What we find out quickly is that Michael has recently returned from the dead, an experiment went wrong (or very right) and brought him back, but now suffused with nanites, he has the ability to instantly link to and control any computer system, no matter its level of encryption, and to leave without any trace of him ever being there.

Of course, this cannot be allowed to continue…

What follows is a chase of sorts, split into two different narratives linked by the thinnest of threads.  In the first, Michael is trying to keep Nina and John, the people he loves, from being killed by Aleem, John’s father.  In the second, Calaphas Durand is set on the path by the men that Michael robbed in the first act to find and kill Michael before the truth about him and his abilities becomes well known.

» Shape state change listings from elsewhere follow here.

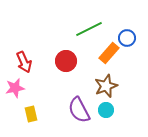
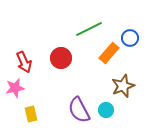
blue circle: moved 3 px right
red circle: moved 5 px left, 3 px up
brown star: moved 17 px right
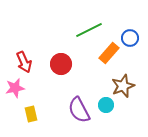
green line: moved 1 px down
red circle: moved 6 px down
cyan circle: moved 5 px up
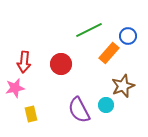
blue circle: moved 2 px left, 2 px up
red arrow: rotated 30 degrees clockwise
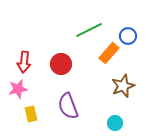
pink star: moved 3 px right, 1 px down
cyan circle: moved 9 px right, 18 px down
purple semicircle: moved 11 px left, 4 px up; rotated 8 degrees clockwise
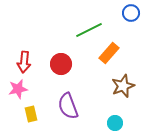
blue circle: moved 3 px right, 23 px up
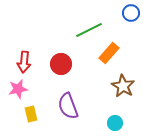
brown star: rotated 20 degrees counterclockwise
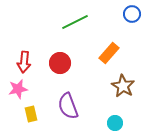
blue circle: moved 1 px right, 1 px down
green line: moved 14 px left, 8 px up
red circle: moved 1 px left, 1 px up
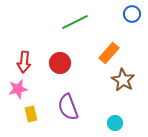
brown star: moved 6 px up
purple semicircle: moved 1 px down
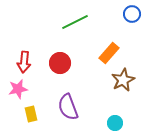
brown star: rotated 15 degrees clockwise
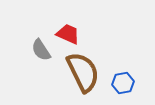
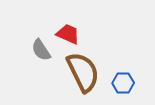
blue hexagon: rotated 10 degrees clockwise
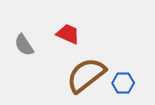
gray semicircle: moved 17 px left, 5 px up
brown semicircle: moved 3 px right, 3 px down; rotated 102 degrees counterclockwise
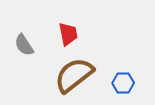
red trapezoid: rotated 55 degrees clockwise
brown semicircle: moved 12 px left
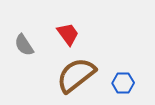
red trapezoid: rotated 25 degrees counterclockwise
brown semicircle: moved 2 px right
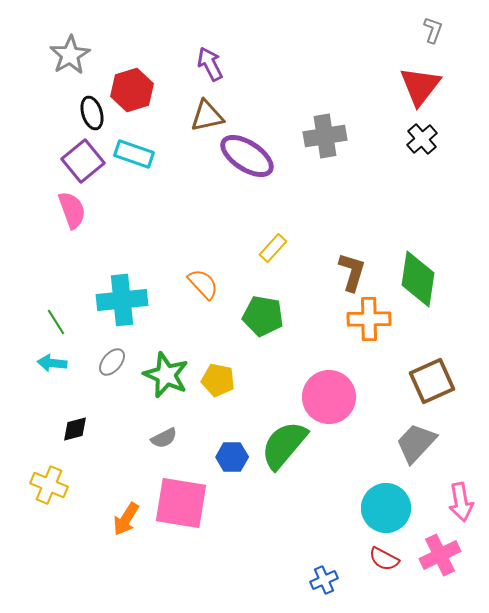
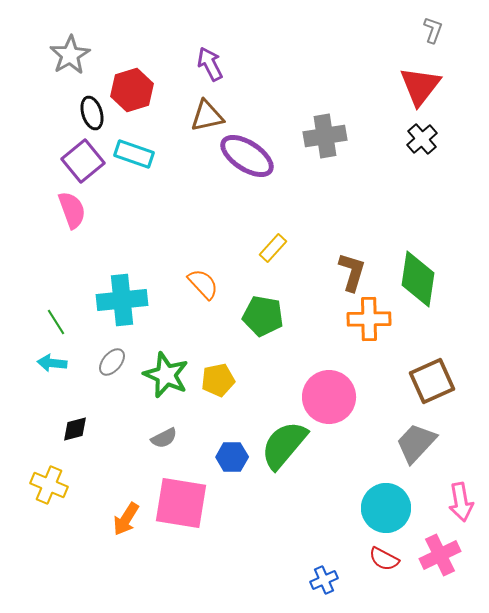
yellow pentagon: rotated 24 degrees counterclockwise
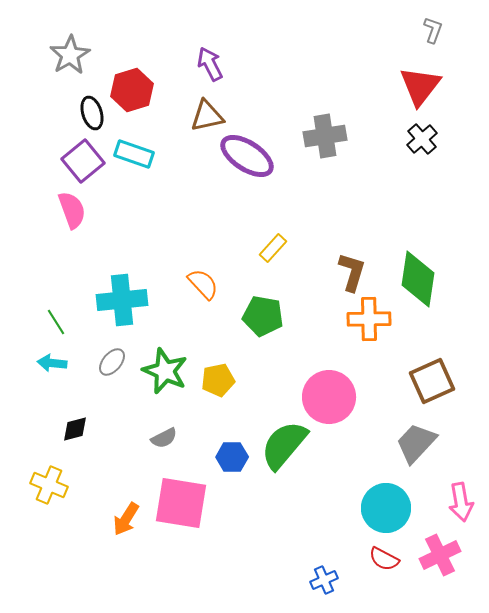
green star: moved 1 px left, 4 px up
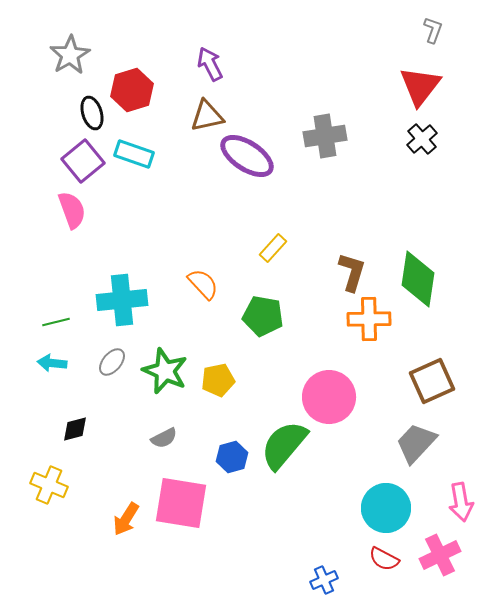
green line: rotated 72 degrees counterclockwise
blue hexagon: rotated 16 degrees counterclockwise
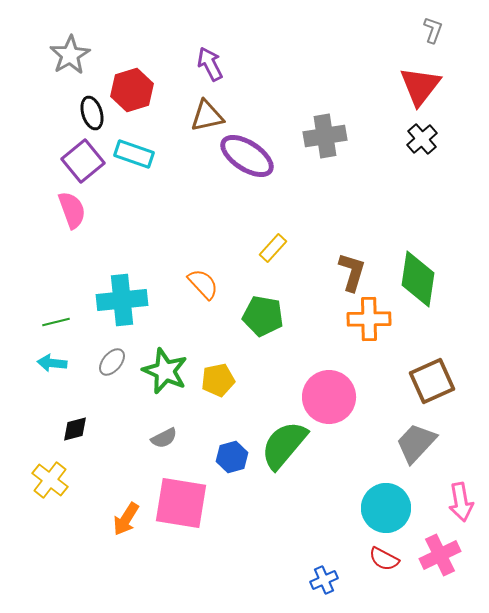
yellow cross: moved 1 px right, 5 px up; rotated 15 degrees clockwise
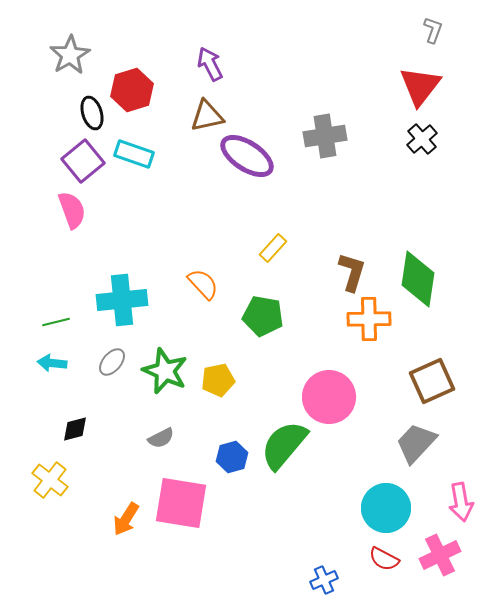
gray semicircle: moved 3 px left
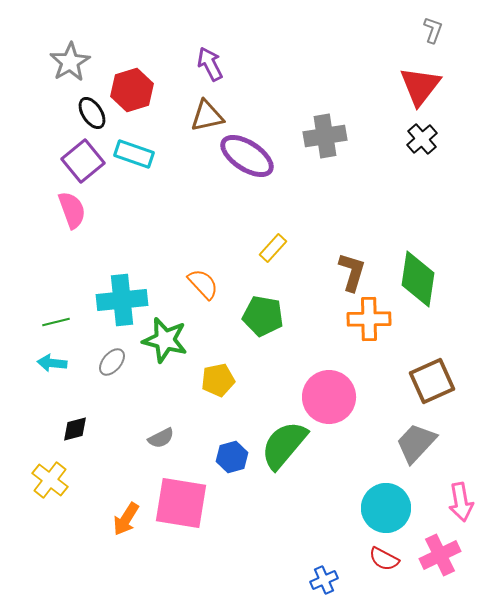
gray star: moved 7 px down
black ellipse: rotated 16 degrees counterclockwise
green star: moved 31 px up; rotated 9 degrees counterclockwise
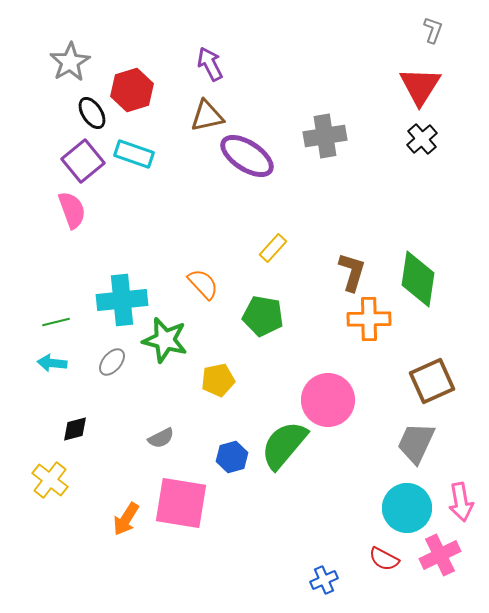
red triangle: rotated 6 degrees counterclockwise
pink circle: moved 1 px left, 3 px down
gray trapezoid: rotated 18 degrees counterclockwise
cyan circle: moved 21 px right
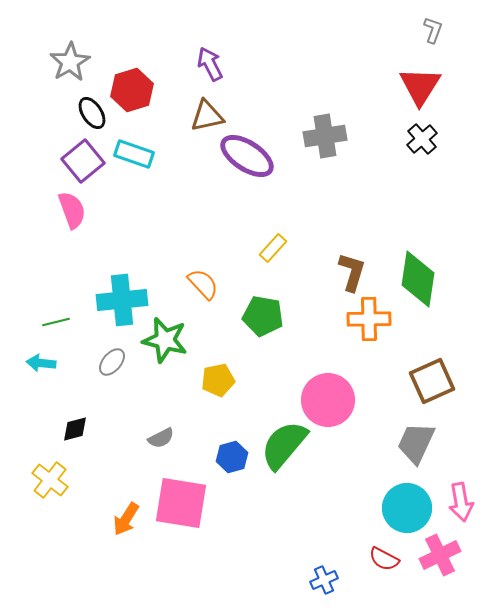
cyan arrow: moved 11 px left
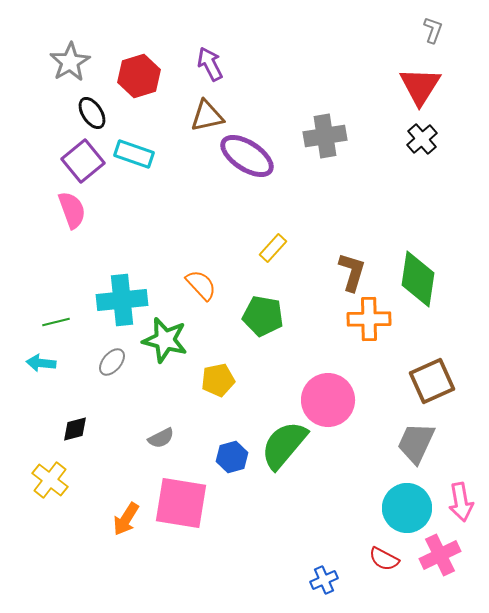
red hexagon: moved 7 px right, 14 px up
orange semicircle: moved 2 px left, 1 px down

Except Michael has no interest in becoming well known, he has his motivations, and he has his needs, and he will do anything to ensure that he keeps Nina and John safe.  What he wants is to live a life away from all the violence and nastiness so that he can enjoy his second go on the roundabout.

But that is not how it is to be…

It’s a slow burner, to begin with, with plenty of solid details that will become required at some point later in the plot, and Koontz doesn’t mind introducing many characters, only to kill them when they were just getting interesting, all of which leads to an inherent instability in the action, where you’re sure that certain characters are going to be bulletproof all the way to the end, but everyone else is fair game.  The central premise that Michael can literally control the internet and all electrical systems is an interesting one, but it also means that there are several points where I found myself wondering why he didn’t just buy an island somewhere, new identities, erase all knowledge of his former self, and just vanish as only he could do.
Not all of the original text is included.